From the Research
Penile adhesions in pediatric patients are best managed by pediatric urologists, who may recommend a combination of topical steroid therapy and manual retraction, with surgical intervention reserved for severe cases that do not respond to conservative treatment 1.
Treatment Approach
The treatment of penile adhesions in children depends on the severity of the adhesion. Mild cases may resolve with gentle retraction during bathing and application of petroleum jelly or other emollients. More significant adhesions might require manual separation under local anesthesia in the office setting.
- Topical steroid therapy, such as betamethasone cream, has been shown to be effective in managing penile adhesions, with a success rate of 79% in one study 2.
- Manual retraction, either at home or in the office, can also be effective in resolving adhesions, especially in cases where the adhesion covers less than 50% of the glans penis 1.
- Severe cases, or those that do not respond to conservative treatment, may require surgical intervention under general anesthesia.
Specialist Care
Pediatric urologists have specialized training in genital conditions and are better equipped to evaluate and treat penile adhesions. They can also evaluate for other conditions that might be present, such as phimosis or balanitis, and provide comprehensive management.

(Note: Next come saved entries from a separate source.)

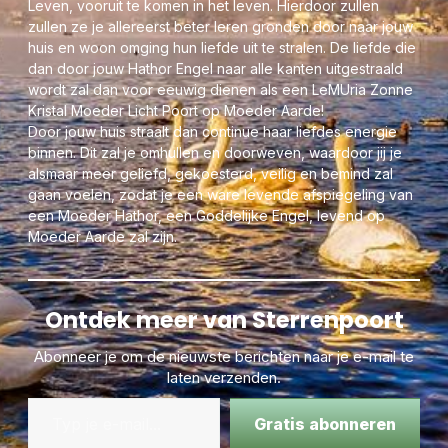
Leven, vooruit te komen in het leven. Hierdoor zullen
zullen ze je allereerst beter leren gronden door naar jouw
huis en woon omging hun liefde uit te stralen. De liefde die
dan door jouw Hathor Engel naar alle kanten uitgestraald
wordt zal dan voor eeuwig dienen als een LeMUria Zonne
Kristal Moeder Licht Poort op Moeder Aarde!
Door jouw huis straalt dan continue haar liefdes energie
binnen. Dit zal je omhullen en doorweven, waardoor jij je
alsmaar meer geliefd, gekoesterd, veilig en bemind zal
gaan voelen, zodat je een ware levende afspiegeling van
een Moeder Hathor, een Goddelijke Engel, levend op
Moeder Aarde zal zijn.
Ontdek meer van Sterrenpoort
Abonneer je om de nieuwste berichten naar je e-mail te
laten verzenden.
Gratis abonneren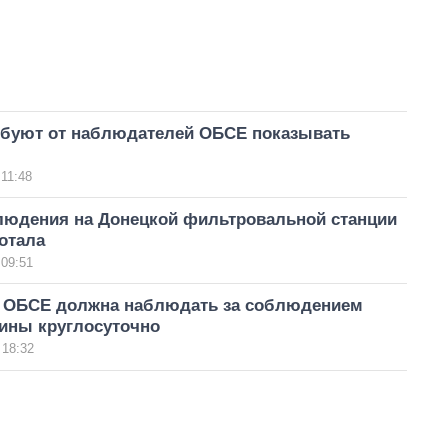
ебуют от наблюдателей ОБСЕ показывать
 11:48
людения на Донецкой фильтровальной станции
отала
 09:51
 ОБСЕ должна наблюдать за соблюдением
ины круглосуточно
 18:32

- The choice of specialist is important because pediatric urologists have specific expertise in the anatomy and development of male genitalia in children.
- Parents should avoid forceful retraction of the foreskin, as this can cause pain, bleeding, and scarring.
Evidence-Based Recommendations
The most recent and highest quality study on the topic, published in 2022, suggests that conservative management of post-circumcision adhesions is not effective over a 6-month time frame, with the great majority of patients eventually undergoing lysis of adhesions (LOA) in the office 1.
- This study found that the effectiveness of home therapy varied depending on the severity and extent of adhesions, with patients whose adhesions covered less than 25% of the glans penis having the greatest likelihood of improvement.
- The study's findings suggest that LOA might be better suited for patients with more severe adhesions.